DATASET RECORDS section start
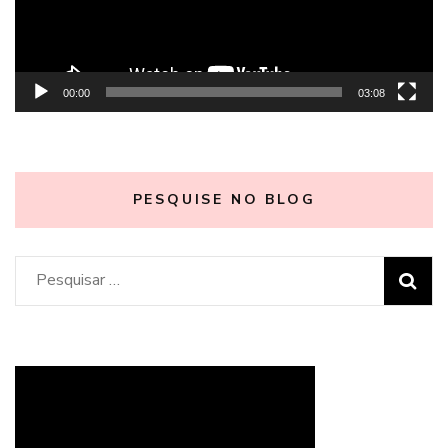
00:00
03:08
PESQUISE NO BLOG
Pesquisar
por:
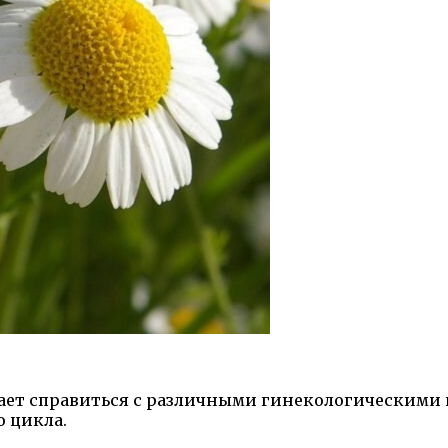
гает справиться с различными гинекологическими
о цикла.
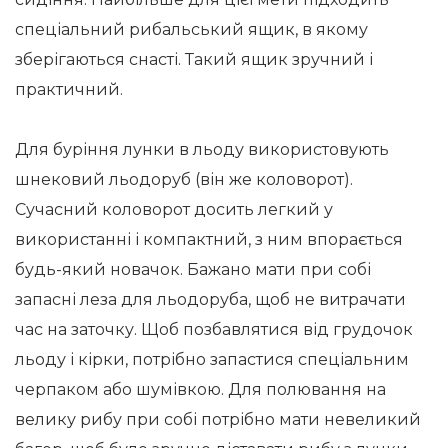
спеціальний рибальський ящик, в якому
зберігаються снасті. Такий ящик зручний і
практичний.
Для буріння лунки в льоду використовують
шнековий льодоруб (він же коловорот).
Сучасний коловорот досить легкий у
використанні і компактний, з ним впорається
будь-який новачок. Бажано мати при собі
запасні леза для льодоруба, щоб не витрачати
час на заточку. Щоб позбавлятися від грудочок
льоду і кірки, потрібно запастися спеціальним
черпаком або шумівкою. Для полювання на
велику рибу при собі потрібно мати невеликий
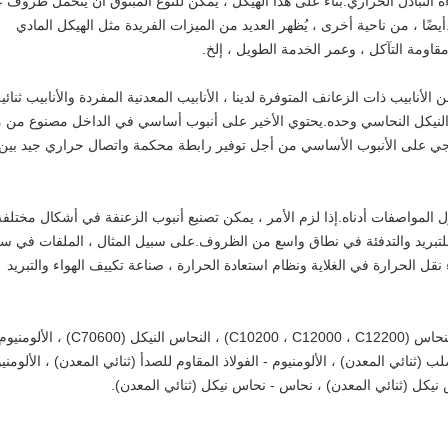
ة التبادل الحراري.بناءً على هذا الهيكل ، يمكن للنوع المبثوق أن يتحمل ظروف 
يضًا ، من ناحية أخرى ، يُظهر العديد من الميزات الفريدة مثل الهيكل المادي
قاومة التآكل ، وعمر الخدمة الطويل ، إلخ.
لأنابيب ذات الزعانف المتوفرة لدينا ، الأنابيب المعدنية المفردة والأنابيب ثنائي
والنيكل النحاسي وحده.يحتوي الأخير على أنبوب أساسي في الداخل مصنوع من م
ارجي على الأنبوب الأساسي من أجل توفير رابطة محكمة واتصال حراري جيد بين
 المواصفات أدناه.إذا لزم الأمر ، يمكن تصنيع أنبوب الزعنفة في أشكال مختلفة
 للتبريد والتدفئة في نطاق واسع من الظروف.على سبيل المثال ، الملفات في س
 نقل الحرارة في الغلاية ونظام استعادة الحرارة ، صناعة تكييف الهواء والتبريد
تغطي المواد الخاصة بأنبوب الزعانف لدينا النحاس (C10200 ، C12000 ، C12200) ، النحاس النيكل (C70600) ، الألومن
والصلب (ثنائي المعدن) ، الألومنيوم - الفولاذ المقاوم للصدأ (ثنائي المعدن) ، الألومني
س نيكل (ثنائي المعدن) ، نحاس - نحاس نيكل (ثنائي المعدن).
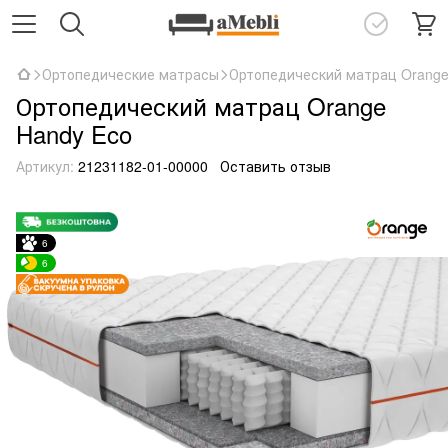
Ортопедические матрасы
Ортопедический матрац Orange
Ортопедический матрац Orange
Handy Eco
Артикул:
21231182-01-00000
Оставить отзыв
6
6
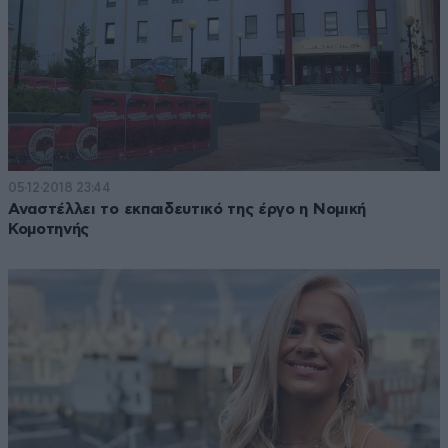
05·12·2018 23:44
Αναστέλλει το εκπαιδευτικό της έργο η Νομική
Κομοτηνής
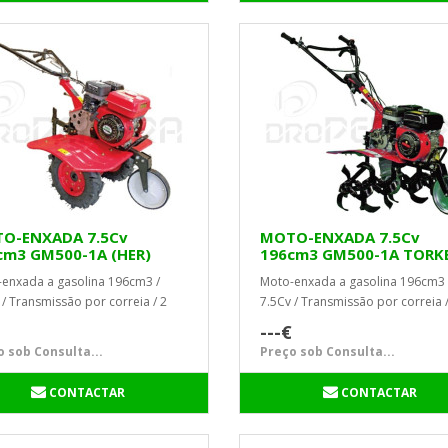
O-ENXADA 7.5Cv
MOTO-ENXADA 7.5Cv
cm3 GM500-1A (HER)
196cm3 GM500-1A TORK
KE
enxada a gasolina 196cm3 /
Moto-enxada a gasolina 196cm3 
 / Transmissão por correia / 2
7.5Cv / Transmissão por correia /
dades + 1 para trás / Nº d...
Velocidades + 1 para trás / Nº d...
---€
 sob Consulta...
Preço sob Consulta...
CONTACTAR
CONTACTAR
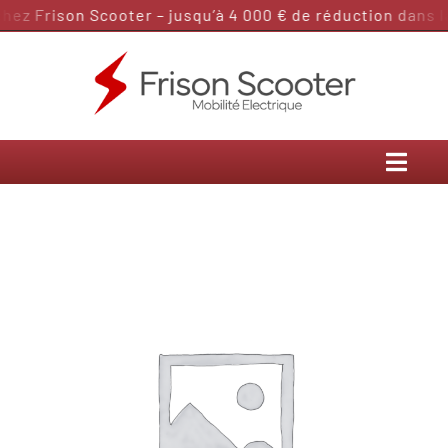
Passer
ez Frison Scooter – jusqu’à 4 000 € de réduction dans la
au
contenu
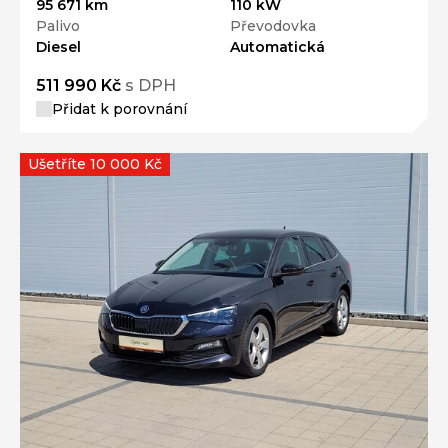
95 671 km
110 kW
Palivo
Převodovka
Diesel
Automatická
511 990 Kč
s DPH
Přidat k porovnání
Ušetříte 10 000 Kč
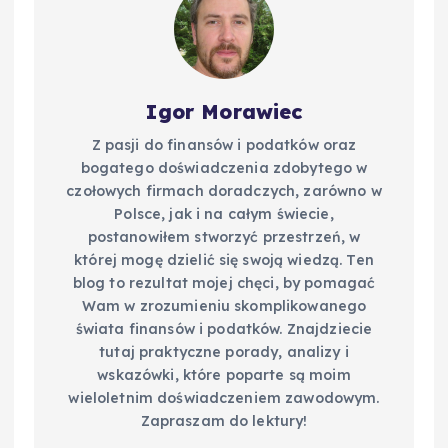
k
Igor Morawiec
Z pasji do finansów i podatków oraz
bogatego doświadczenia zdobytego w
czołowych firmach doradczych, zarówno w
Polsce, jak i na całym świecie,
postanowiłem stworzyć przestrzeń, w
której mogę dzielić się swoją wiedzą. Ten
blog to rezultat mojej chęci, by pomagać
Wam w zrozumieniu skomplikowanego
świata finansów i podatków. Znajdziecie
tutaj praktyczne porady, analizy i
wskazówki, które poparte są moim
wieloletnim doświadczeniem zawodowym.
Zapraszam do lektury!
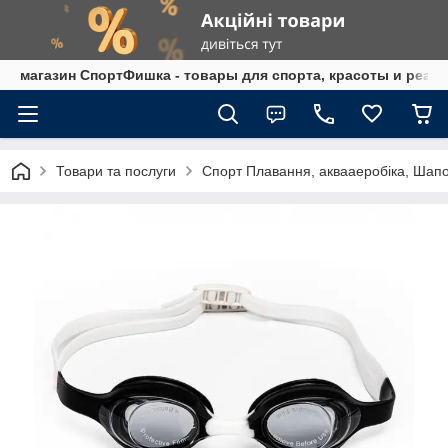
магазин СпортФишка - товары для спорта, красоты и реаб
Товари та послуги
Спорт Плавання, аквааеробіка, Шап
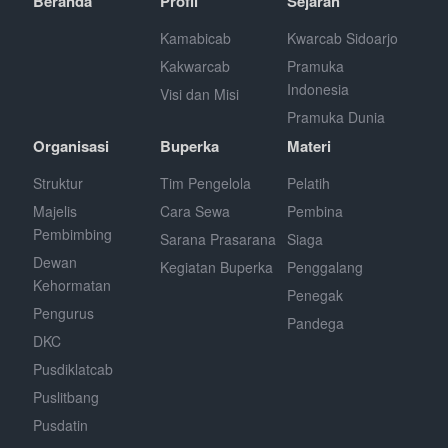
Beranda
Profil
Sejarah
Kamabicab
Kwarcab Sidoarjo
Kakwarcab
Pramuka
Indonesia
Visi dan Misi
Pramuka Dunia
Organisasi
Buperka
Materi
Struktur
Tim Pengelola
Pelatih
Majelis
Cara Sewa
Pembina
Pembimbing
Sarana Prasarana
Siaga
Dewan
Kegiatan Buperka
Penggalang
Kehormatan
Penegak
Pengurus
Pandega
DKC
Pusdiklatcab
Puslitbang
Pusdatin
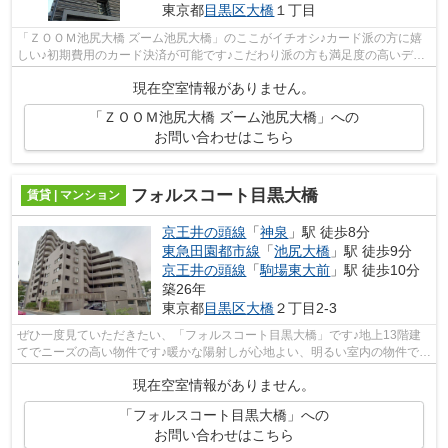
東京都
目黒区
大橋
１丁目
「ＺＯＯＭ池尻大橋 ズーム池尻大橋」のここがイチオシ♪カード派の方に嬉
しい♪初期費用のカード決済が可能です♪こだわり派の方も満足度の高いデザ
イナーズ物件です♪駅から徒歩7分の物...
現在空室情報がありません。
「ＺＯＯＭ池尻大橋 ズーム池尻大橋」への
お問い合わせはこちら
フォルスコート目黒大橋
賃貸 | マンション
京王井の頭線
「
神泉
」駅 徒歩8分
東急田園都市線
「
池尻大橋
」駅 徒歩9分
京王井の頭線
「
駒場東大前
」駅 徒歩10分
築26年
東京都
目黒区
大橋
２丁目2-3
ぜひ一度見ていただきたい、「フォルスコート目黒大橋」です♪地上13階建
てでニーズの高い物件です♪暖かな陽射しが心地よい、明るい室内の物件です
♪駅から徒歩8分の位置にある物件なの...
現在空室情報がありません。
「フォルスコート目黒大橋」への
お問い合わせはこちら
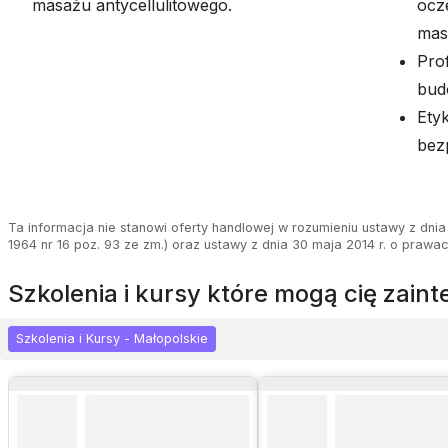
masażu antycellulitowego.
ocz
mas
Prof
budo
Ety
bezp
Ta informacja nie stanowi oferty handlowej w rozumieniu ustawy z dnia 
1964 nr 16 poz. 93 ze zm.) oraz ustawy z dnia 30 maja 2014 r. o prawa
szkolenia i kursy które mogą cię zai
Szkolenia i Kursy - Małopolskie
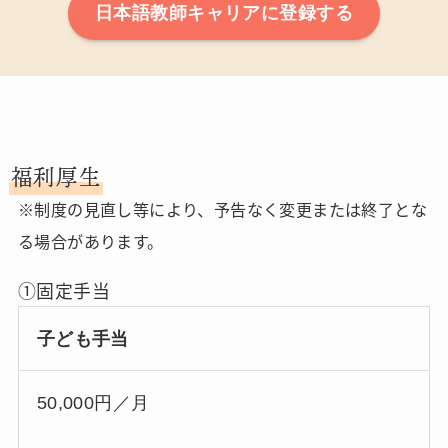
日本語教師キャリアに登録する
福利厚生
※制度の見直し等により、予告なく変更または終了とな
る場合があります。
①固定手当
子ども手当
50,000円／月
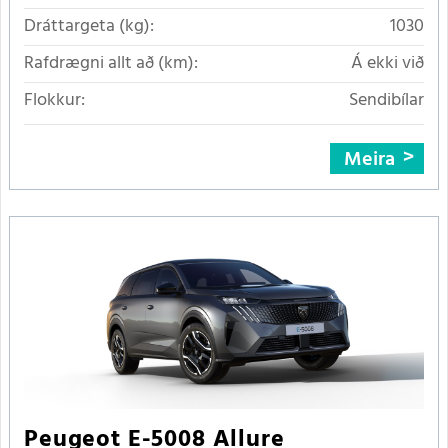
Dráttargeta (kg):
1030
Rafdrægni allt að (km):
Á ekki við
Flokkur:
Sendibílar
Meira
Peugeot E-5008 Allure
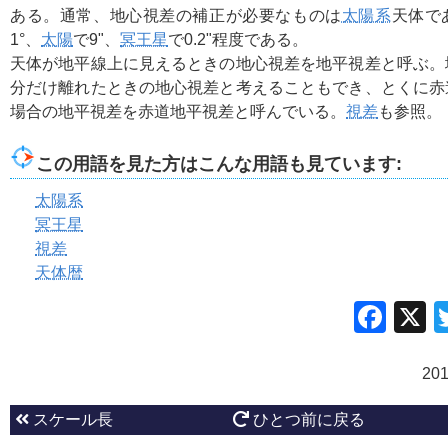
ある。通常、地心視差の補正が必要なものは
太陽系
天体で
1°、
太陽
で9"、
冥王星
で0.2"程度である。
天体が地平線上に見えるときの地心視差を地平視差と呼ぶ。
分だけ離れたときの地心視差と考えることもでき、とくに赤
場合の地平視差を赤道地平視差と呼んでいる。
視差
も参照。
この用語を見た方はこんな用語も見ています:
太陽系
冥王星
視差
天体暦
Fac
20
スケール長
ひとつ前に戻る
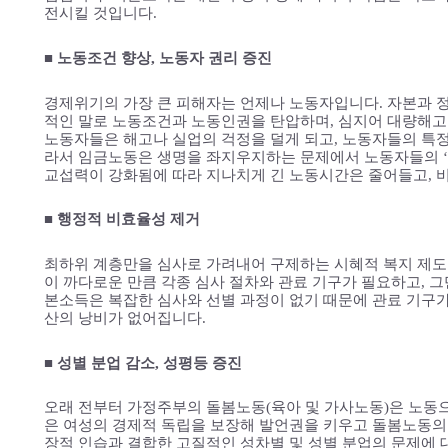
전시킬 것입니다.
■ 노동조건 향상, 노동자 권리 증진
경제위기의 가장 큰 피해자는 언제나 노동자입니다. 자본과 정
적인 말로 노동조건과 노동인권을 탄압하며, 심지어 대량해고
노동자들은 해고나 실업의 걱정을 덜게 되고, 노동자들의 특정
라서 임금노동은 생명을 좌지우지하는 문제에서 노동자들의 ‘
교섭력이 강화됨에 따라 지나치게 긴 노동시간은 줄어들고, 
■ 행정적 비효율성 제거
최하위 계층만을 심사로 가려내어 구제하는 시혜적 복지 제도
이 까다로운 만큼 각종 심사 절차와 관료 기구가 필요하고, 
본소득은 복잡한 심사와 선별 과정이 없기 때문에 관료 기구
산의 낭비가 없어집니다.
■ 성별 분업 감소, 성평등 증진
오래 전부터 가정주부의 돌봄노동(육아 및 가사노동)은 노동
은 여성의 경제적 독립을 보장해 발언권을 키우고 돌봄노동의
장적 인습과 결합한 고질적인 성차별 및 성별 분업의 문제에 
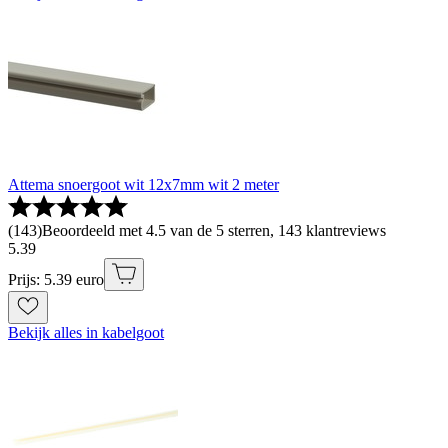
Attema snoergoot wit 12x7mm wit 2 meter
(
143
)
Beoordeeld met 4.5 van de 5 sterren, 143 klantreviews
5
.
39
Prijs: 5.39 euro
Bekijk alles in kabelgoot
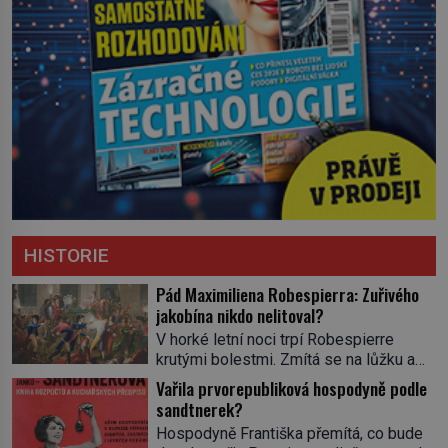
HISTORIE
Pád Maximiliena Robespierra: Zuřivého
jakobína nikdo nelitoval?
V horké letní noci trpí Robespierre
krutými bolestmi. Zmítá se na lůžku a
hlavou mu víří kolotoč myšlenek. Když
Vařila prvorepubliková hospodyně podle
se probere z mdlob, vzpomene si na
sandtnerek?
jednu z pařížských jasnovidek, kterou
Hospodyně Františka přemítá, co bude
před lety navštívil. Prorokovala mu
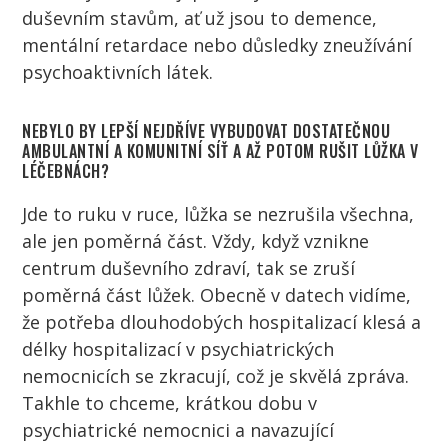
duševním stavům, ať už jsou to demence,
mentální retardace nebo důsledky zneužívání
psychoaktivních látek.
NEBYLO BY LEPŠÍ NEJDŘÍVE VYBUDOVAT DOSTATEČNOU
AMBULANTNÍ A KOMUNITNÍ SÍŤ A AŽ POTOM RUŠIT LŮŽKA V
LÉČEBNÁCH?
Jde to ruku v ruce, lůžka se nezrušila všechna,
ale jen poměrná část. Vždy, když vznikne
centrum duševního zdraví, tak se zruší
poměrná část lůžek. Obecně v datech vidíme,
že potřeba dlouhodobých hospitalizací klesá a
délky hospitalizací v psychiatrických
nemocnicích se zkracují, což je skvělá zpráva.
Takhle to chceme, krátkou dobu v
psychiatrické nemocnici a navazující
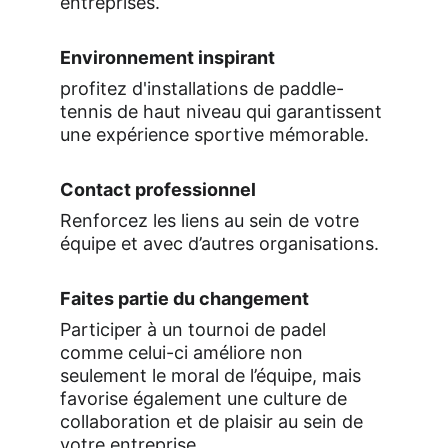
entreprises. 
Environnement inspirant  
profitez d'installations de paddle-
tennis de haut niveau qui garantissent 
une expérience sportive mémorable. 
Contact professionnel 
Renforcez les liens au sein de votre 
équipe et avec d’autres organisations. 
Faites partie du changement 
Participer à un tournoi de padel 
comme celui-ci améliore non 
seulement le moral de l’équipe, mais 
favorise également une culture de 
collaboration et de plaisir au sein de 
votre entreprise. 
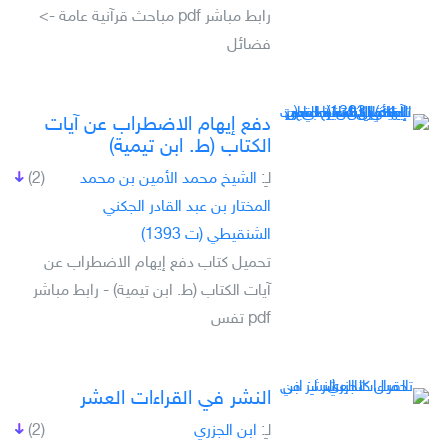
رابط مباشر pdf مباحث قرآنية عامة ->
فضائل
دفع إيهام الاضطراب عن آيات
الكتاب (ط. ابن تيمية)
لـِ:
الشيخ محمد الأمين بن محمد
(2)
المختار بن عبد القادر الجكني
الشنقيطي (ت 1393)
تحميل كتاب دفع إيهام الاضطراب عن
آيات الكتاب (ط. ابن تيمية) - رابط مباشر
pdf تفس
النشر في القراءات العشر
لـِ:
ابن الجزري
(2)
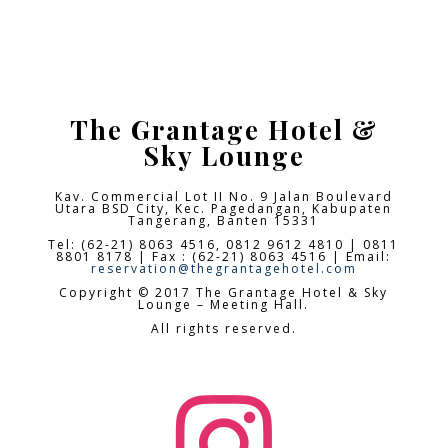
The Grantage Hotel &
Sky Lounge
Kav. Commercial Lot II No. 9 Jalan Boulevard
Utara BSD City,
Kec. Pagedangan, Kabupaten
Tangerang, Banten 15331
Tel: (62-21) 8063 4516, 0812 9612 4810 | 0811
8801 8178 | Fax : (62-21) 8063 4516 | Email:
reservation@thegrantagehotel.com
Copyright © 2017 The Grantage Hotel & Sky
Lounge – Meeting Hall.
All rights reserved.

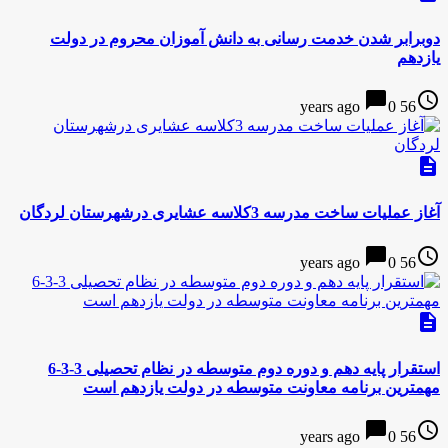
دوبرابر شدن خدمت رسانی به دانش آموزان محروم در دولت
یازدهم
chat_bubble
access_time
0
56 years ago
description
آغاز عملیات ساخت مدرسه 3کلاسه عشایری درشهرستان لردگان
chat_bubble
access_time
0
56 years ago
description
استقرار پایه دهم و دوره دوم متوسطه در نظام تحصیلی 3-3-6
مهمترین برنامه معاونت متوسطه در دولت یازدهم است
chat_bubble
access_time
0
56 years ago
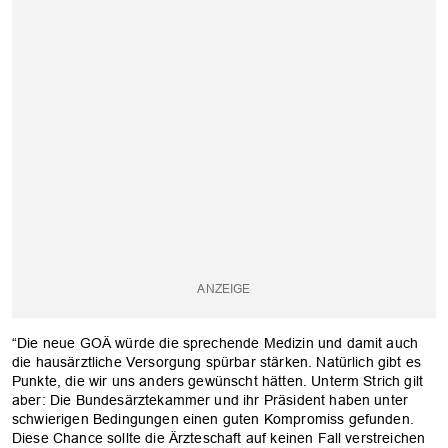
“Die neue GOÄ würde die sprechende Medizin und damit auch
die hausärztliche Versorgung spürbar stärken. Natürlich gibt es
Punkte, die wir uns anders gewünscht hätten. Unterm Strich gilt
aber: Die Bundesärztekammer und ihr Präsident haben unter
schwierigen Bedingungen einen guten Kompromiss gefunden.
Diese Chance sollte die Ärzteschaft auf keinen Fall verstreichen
DATASET RECORDS section end
**EXERCISE**: Pictures stay out; output the lines from the top of the listing above through the line containing "ارجي على الأنبوب", exactly as they stand.

**COMPLETED EXERCISE**:
00:00
03:08
PESQUISE NO BLOG
Pesquisar
por:
гает справиться с различными гинекологическими
о цикла.
спеціальний рибальський ящик, в якому
зберігаються снасті. Такий ящик зручний і
практичний.
Для буріння лунки в льоду використовують
шнековий льодоруб (він же коловорот).
Сучасний коловорот досить легкий у
використанні і компактний, з ним впорається
будь-який новачок. Бажано мати при собі
запасні леза для льодоруба, щоб не витрачати
час на заточку. Щоб позбавлятися від грудочок
льоду і кірки, потрібно запастися спеціальним
черпаком або шумівкою. Для полювання на
велику рибу при собі потрібно мати невеликий
ة التبادل الحراري.بناءً على هذا الهيكل ، يمكن للنوع المبثوق أن يتحمل ظروف 
يضًا ، من ناحية أخرى ، يُظهر العديد من الميزات الفريدة مثل الهيكل المادي
قاومة التآكل ، وعمر الخدمة الطويل ، إلخ.
لأنابيب ذات الزعانف المتوفرة لدينا ، الأنابيب المعدنية المفردة والأنابيب ثنائي
والنيكل النحاسي وحده.يحتوي الأخير على أنبوب أساسي في الداخل مصنوع من م
ارجي على الأنبوب الأساسي من أجل توفير رابطة محكمة واتصال حراري جيد بين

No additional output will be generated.